Prediction of some in situ tracer tests with sorbing tracers using independent data
2003 (English)In: Journal of Contaminant Hydrology, ISSN 0169-7722, E-ISSN 1873-6009, Vol. 61, no 04-jan, 351-360 p.Article in journal (Refereed) Published
Some recent converging tracer tests with sorbing tracers at the Aspo Hard Rock Laboratory in Sweden, the TRUE tests, have been predicted using only laboratory data and hydraulic data from borehole measurements. No model parameters were adjusted to obtain a better fit with the experiments. The independent data were fracture frequency and transmissivity data obtained in the field and laboratory data on sorption and matrix diffusion. Transmissivity measurements in five boreholes in the rock volume containing the region surrounding the injection and collection points show that there is a high frequency of water conducting fractures. Of 162 packed off sections with 0.5 m packer distances, 112 were found to have a transmissivity above the detection limit. The specific flow-wetted surface (FWS) of the rock mass could be estimated from these data. The transmissivities were found to be reasonably well described by a lognormal distribution. Laboratory data on diffusion and sorption properties together with the hydraulic data were used to predict the residence time distribution (RTD) of the sorbing tracers. The results were compared with the experimental breakthrough curves. In these experiments, the water residence time is very small compared to the residence time of the sorbing tracers due to their diffusion and sorption within the rock matrix.

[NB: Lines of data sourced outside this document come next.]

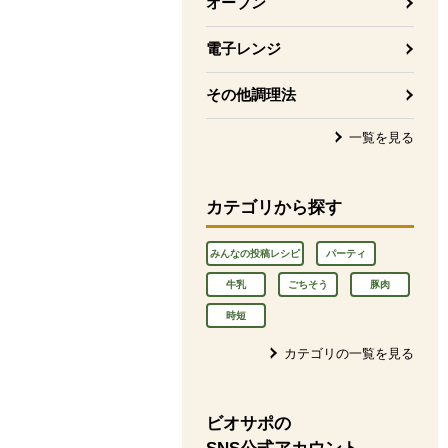
オーブン
電子レンジ
その他調理法
一覧を見る
カテゴリから探す
みんなの投稿レシピ
パーティ
牛乳
ごちそう
豚肉
時短
カテゴリの一覧を見る
ビオサポの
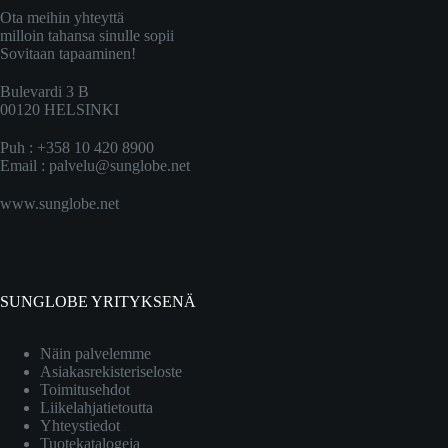
Ota meihin yhteyttä
milloin tahansa sinulle sopii
Sovitaan tapaaminen!
Bulevardi 3 B
00120 HELSINKI
Puh : +358 10 420 8900
Email :
palvelu@sunglobe.net
www.sunglobe.net
SUNGLOBE YRITYKSENÄ
Näin palvelemme
Asiakasrekisteriseloste
Toimitusehdot
Liikelahjatietoutta
Yhteystiedot
Tuotekatalogeja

We thus could neglect the influence of the water residence time in our predictions. Therefore, no information on water residence times or on dispersion was needed. The dispersion of the sorbing tracers is caused by the different sorbing tracer residence times in different pathways. The sorbing tracer residence time is determined by the ratio of flowrate to the flow-wetted surface in the different pathways and not by the water residence time. Assuming a three-dimensional flow pattern and using the observed fracture frequency and flowrate distribution, breakthrough curves for three strongly sorbing tracers were predicted. Only the laboratory data, the transmissivity measurements and the pumping flowrate were used in the predictions. No information on the water residence time as obtained by the nonsorbing tracers was used. The predictions were surprisingly accurate.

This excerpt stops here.